It was 5:52 p.m. on January 12, 2010, just one hour after a massive earthquake had hit Haiti, and Timothy Wolfer wrote an impulsive but sincere post on his Facebook page.
“Any one want to help a poor documentary film maker buy a ticket to Haiti?”
For most other people, the comment would have been nothing more than an offhand shot in the dark. But Wolfer, a Pacific Union College film and television major with experience filming in humanitarian crisis zones, was so serious that immediately after posting, he began packing his bags.
Six hours later, an anonymous donor supplied Wolfer with two airplane tickets. Recruiting a friend to assist, Wolfer headed to the airport that weekend. All flights to Haiti were cancelled, so he did the next best thing: landing in the Dominican Republic, Wolfer hitchhiked with his camera equipment across the border into Haiti—a wasteland of devastation and uncertainty.
Now exactly one year later, the resulting film, Adopting Haiti, will be released to a worldwide audience online on Wednesday, January 12. Mattoid Entertainment will screen the film exclusively on www.hulu.com.
The documentary follows the story of Maison des Enfants de Dieu, an orphanage in Haiti. Through a friend’s connection Wolfer had been invited to stay at the orphanage. When he arrived, he unexpectedly found himself in the middle of a developing story. In the wake of the earthquake’s destruction, the U.S. State Department was trying to evacuate the orphanage’s children out of the disaster zone. The situation had stirred up media frenzy, as Fox News and CNN descended upon the orphanage.
Wolfer captured more than 20 hours of footage, chronicling the plight of the orphans, the efforts of the orphanage staff, and the eventual military evacuation of those children who had American families waiting for them. Some of his exclusive footage was used on news broadcasts from Haiti; the rest he carefully sorted upon returning to PUC and began editing into a documentary initially called Taking Haiti Home.
His first screening of the work in progress, at the Cameo Theater in nearby St. Helena, was a big hit. The film was well received, and Wolfer invited Greg and Tawnya Constantino, adoptive parents who were featured in the movie, for a spirited and informative question and answer session.
Not long after, Wolfer was afforded a serendipitous opportunity. By chance, a friend and colleague met one of the heads of Mattoid Entertainment, an independent film distribution company founded by entertainment industry veterans Andrew Robinson, Jenna Edwards and Jeremy McGovern. Mattoid was seeking to acquire and distribute new documentary films.

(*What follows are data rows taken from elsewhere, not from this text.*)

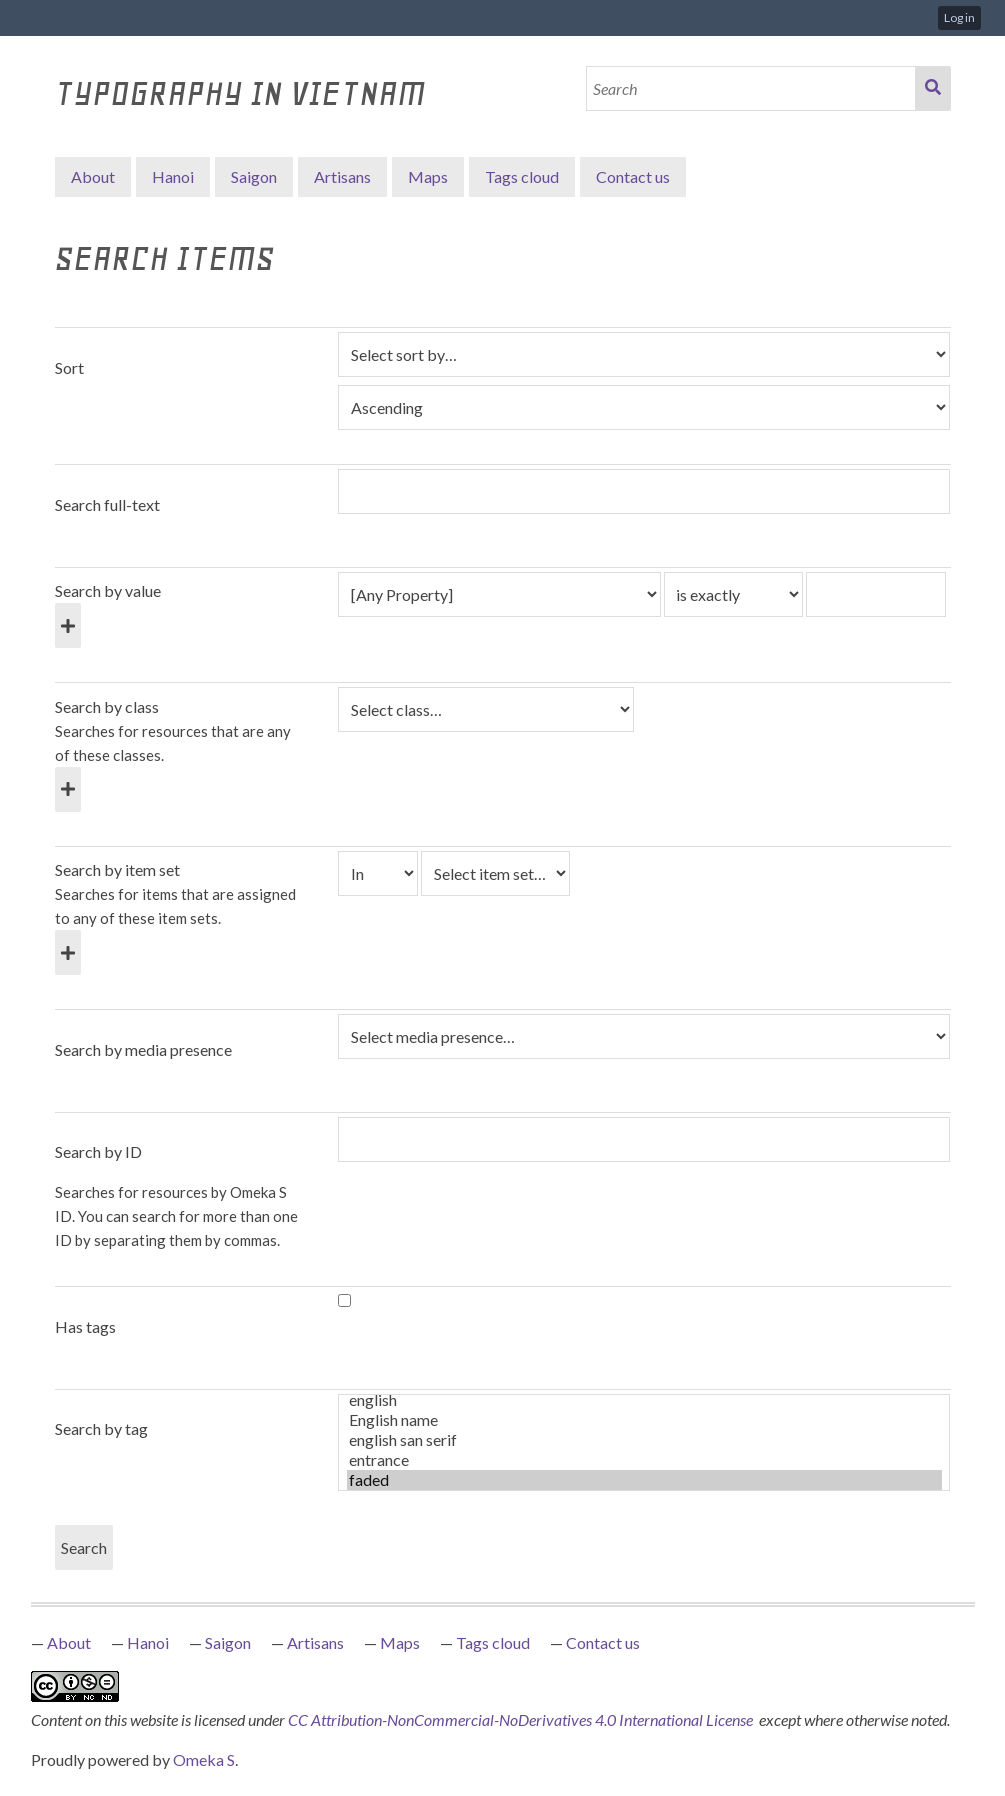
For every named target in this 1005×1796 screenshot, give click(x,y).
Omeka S (204, 1759)
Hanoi (173, 176)
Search (933, 88)
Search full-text (107, 504)
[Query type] (734, 594)
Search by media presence (143, 1049)
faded (644, 1480)
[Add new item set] (68, 952)
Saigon (254, 176)
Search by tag (101, 1428)
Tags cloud (522, 176)
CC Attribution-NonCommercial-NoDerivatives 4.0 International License (522, 1719)
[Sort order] (644, 407)
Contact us (633, 176)
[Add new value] (68, 625)
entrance (644, 1460)
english (644, 1400)
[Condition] (378, 873)
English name (644, 1420)
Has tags (85, 1326)
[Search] (751, 88)
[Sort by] (644, 354)
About (93, 176)
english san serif (644, 1440)
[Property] (499, 594)
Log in (959, 17)
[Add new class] (68, 789)
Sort (69, 367)
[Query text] (876, 594)
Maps (428, 176)
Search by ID (98, 1151)
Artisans (342, 176)
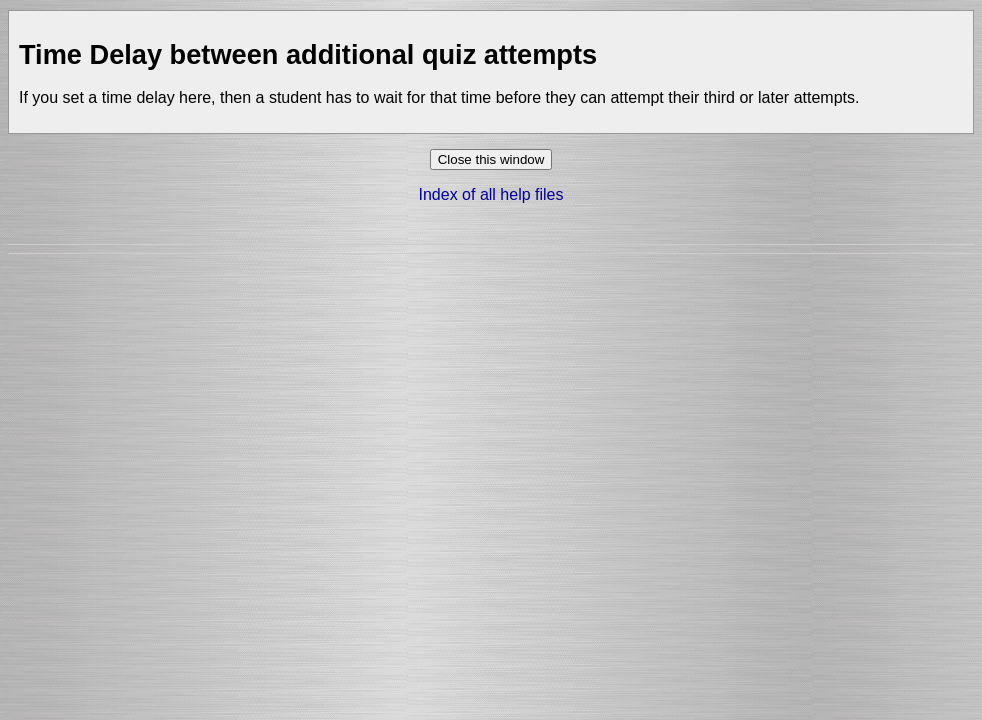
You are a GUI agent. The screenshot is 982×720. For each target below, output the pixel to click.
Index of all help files (491, 194)
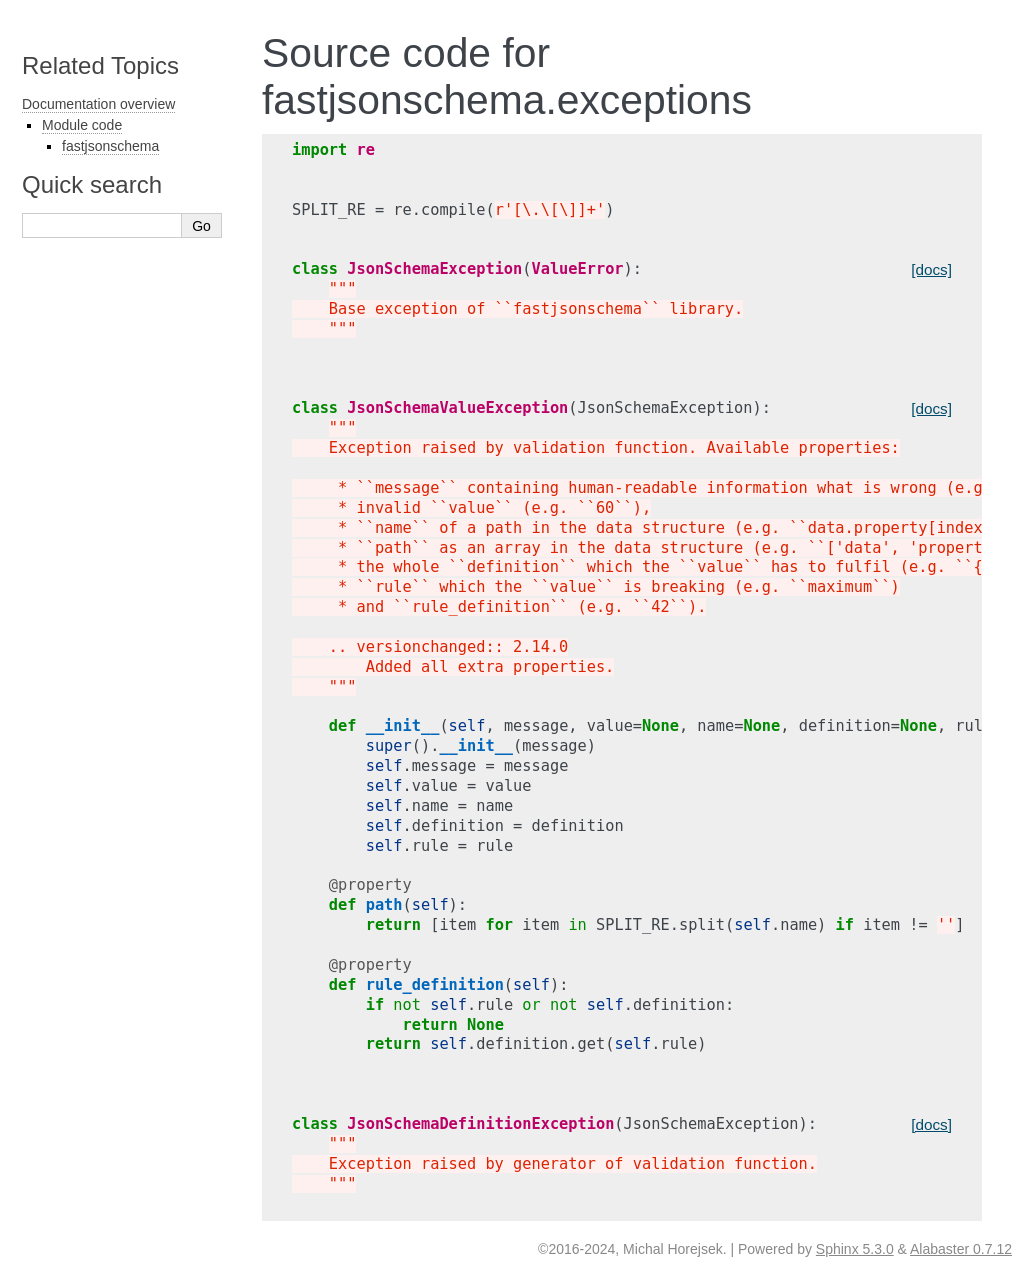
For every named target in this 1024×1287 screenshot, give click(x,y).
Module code (82, 125)
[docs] (931, 269)
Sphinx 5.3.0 (855, 1249)
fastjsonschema (110, 146)
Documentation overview (98, 104)
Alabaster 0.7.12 (961, 1249)
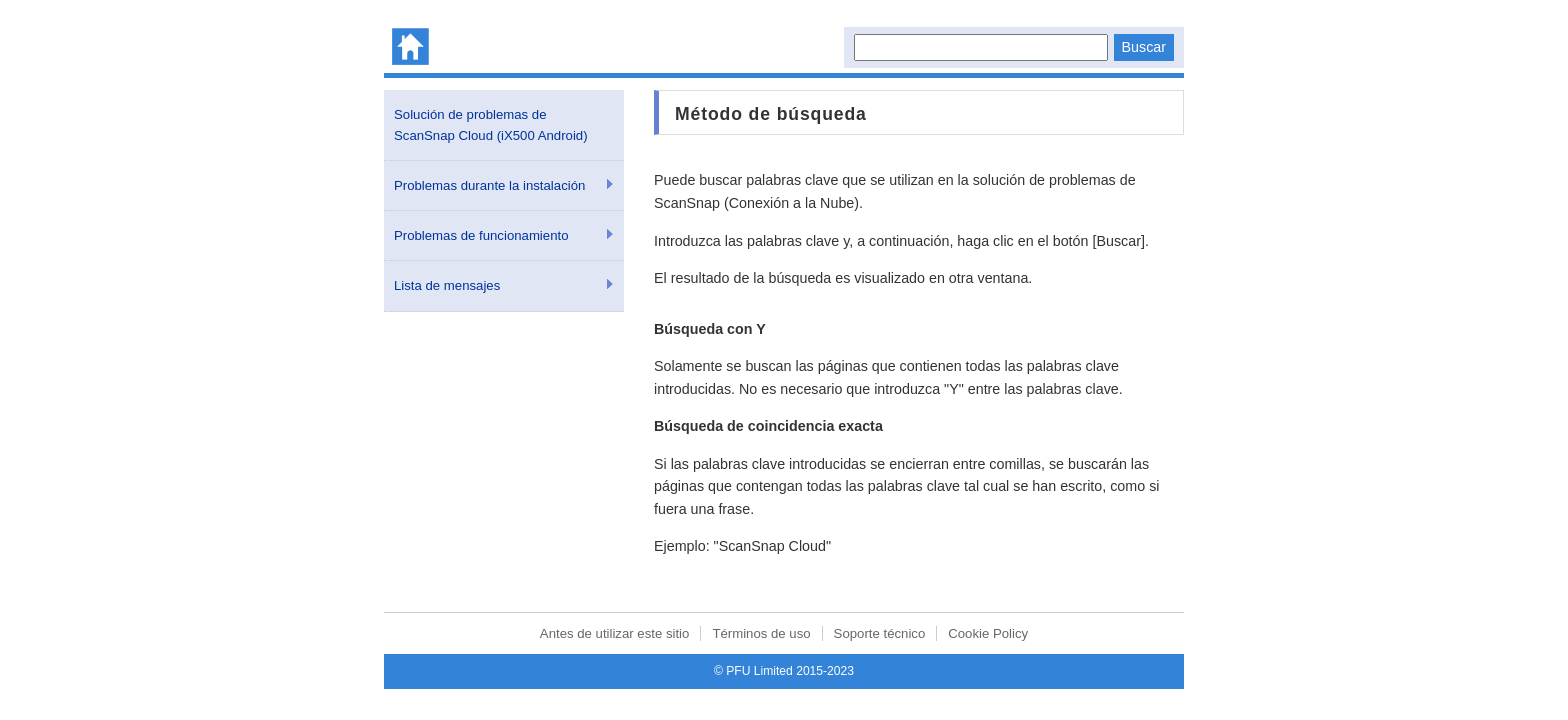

The colleague couldn’t give enough praise for Wolfer’s film, and by the end of the conversation Robinson asked for an introduction.
The resulting conversation and film screening impressed Mattoid Entertainment. “We…felt that it had a lot of heart, was well put together and really took you inside the world of those going through the aftermath of the Haiti earthquake,” says Edwards. “It is a heart-felt documentary that takes you into the trenches and was made by a wonderful filmmaker, so we are all very excited …to get the film out.”
Wolfer and Mattoid reached an agreement, and the company took over marketing and distribution while Wolfer retained rights to the film and final cut approval. Having worked with online distribution before, Mattoid felt that an online release would be the best outlet for the film to remain timely and to receive the broadest possible audience.
Wolfer’s next priority is to finish school and complete his bachelor’s degree in film and television at PUC. But in the long term, he plans to develop more documentaries—“something adventurous,” he says, that involves more travel and more opportunities to experience different cultures.